Because we can't put them in an object and give them a name like we used to. What if we, if we've got a function object combo, what if they were. Now actually what it turns out is when you declare a function, in other words a function-object combo, you actually get in that object automatically a property.

Can anyone figure out what that property is? Seth, can you figure out what the property is?
>> Seth: Prototype?
>> Will Sentance: Prototype, it is just a regular property, people, it is not. You've heard the phrasing a thousand times from developers, the function's prototype, as though it's some special thing. No, it is the function in its object form of its function-object combo property prototype.

It is nothing more magic than that, it is a regular property on the function in its object format, the function-object combo. One second, Neil, I promise. And that is automatically an object, and it's actually this big old empty object here that we might want to use to put all our functions in.

Such that when I call user creator,
>> Will Sentance: When I call user creator with the new key word and it makes me my object inside automatically, we're gonna walk through all of this, so not fear. Makes me my object automatically inside.
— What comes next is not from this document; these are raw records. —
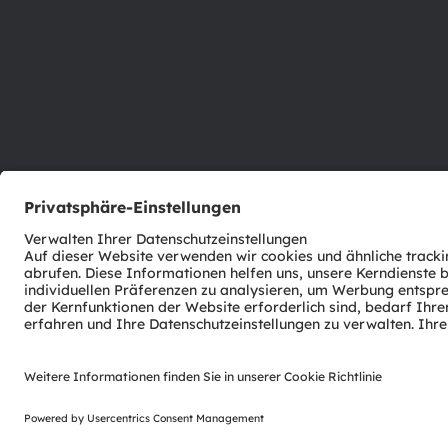
ams-OSRAM AG
Tobelbader Straße 30
8141 Premstaetten
Austria
Phone:
+43 3136 500-0
© 2026 ams-OSRAM AG. All rights reserved.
It's automatically gonna make its bond or we can't manually make its bond to something called user functionStore.

Instead it's automatically, by the very nature the new key word, gonna make its bond to the name of the function in its object format on the prototype property, that big old empty object. Meaning we better put our functions in there that we want the object that gets returned out to have access to.

So we're gonna walk through this line by line to make it really, really clear. All right, so we could use a father all functions have by default a property on their object version known as prototype, which is itself an object to replace our user function store object.